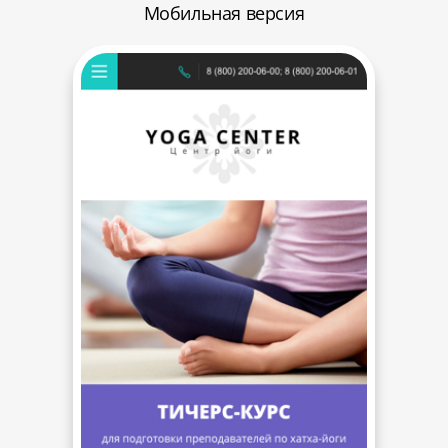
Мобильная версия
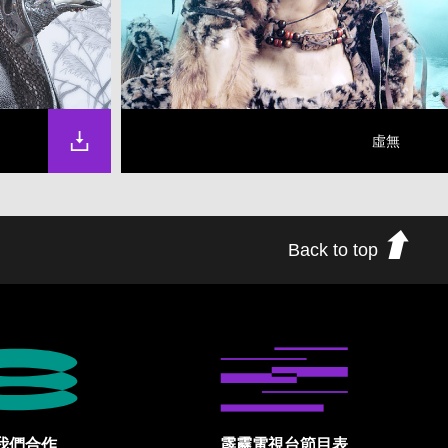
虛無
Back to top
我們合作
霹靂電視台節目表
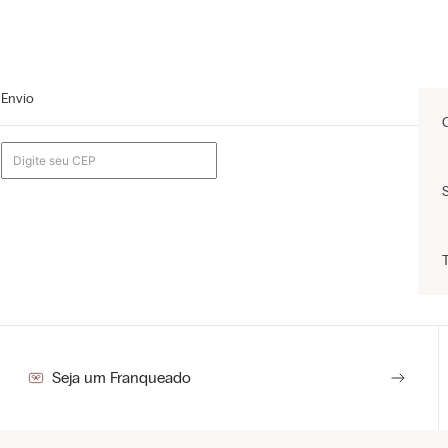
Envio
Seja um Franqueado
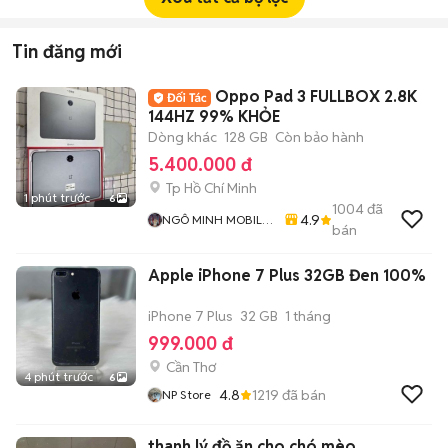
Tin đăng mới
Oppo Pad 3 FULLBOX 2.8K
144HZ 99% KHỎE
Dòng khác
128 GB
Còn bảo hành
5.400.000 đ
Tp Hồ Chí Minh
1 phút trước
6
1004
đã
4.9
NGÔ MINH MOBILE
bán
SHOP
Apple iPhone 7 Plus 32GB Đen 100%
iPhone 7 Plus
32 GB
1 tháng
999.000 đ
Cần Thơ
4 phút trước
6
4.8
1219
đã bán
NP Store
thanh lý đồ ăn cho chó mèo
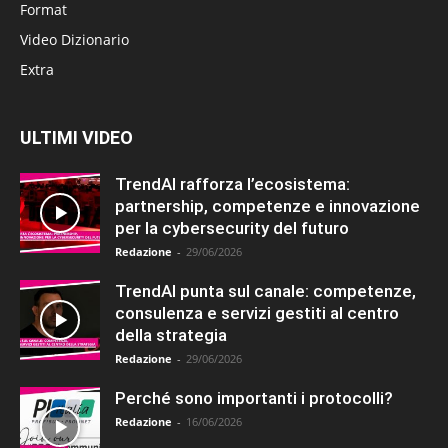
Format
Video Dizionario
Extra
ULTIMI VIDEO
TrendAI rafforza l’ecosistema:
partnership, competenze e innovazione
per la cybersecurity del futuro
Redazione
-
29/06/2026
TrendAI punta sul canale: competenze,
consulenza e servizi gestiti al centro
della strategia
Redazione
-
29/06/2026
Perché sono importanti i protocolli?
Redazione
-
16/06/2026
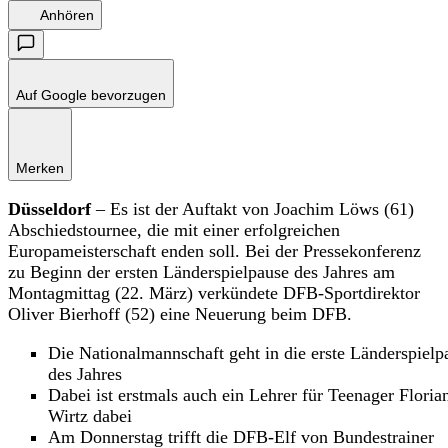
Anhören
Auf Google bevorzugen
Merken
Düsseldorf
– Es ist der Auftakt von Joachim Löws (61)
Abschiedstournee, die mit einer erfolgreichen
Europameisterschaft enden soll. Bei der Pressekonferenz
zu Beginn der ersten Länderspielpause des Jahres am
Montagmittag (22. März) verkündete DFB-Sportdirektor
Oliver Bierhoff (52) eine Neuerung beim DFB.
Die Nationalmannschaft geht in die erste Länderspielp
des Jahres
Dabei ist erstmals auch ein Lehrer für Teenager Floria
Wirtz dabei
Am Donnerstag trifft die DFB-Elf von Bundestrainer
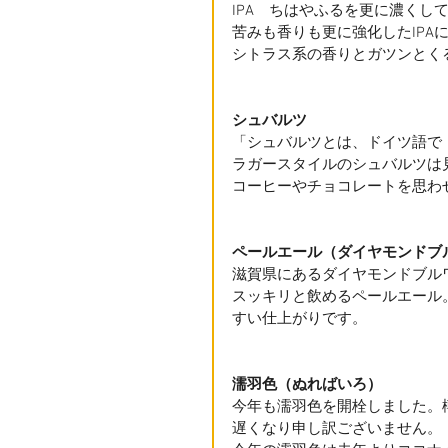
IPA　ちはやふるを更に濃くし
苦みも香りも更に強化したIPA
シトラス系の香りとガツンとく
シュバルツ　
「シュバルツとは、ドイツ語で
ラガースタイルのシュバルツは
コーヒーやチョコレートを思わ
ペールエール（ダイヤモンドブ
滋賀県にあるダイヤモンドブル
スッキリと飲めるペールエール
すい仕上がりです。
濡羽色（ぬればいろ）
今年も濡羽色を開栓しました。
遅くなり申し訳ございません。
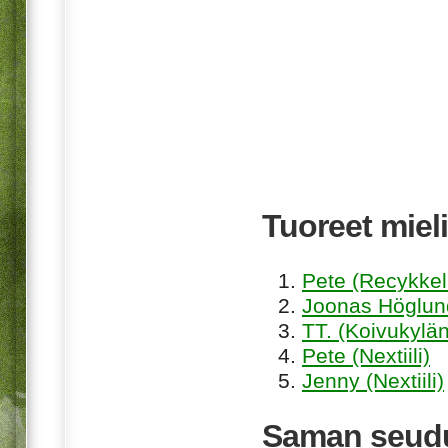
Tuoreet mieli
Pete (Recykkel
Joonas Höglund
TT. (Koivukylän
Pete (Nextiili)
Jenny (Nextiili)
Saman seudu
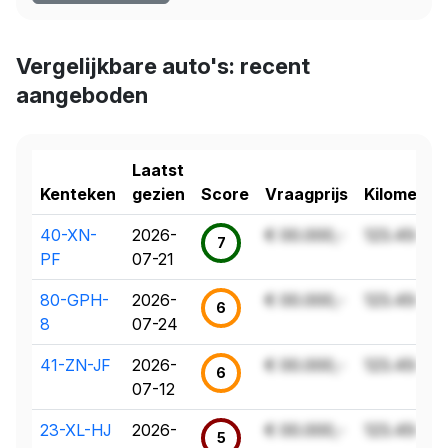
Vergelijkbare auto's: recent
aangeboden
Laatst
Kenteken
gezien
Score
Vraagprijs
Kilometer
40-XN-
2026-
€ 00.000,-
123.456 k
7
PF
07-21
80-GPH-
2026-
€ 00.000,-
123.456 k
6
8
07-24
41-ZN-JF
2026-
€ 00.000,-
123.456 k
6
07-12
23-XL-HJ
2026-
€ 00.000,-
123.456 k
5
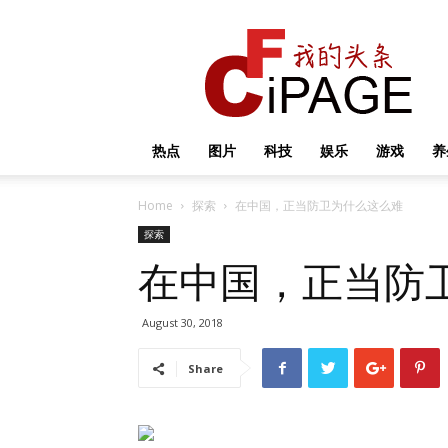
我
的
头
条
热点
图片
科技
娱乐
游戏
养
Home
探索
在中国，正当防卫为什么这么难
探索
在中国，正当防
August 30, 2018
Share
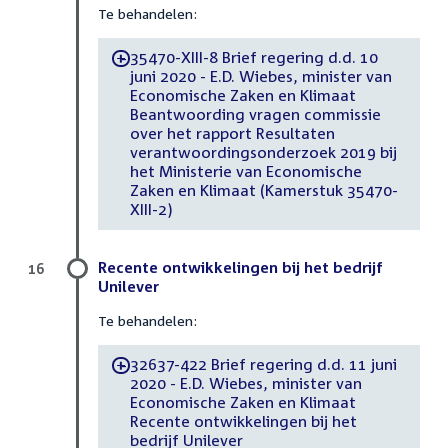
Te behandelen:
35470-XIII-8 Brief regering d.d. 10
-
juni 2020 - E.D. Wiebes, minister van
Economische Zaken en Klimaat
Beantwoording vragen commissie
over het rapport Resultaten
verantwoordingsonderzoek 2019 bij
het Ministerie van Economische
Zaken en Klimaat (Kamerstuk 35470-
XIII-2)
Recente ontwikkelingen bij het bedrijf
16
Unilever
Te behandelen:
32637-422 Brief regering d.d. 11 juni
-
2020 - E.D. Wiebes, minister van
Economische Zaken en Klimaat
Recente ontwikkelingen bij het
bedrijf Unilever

________________________________________

Which lines in the data above hold the word "bedrijf"? Return each of them.

Recente ontwikkelingen bij het bedrijf
bedrijf Unilever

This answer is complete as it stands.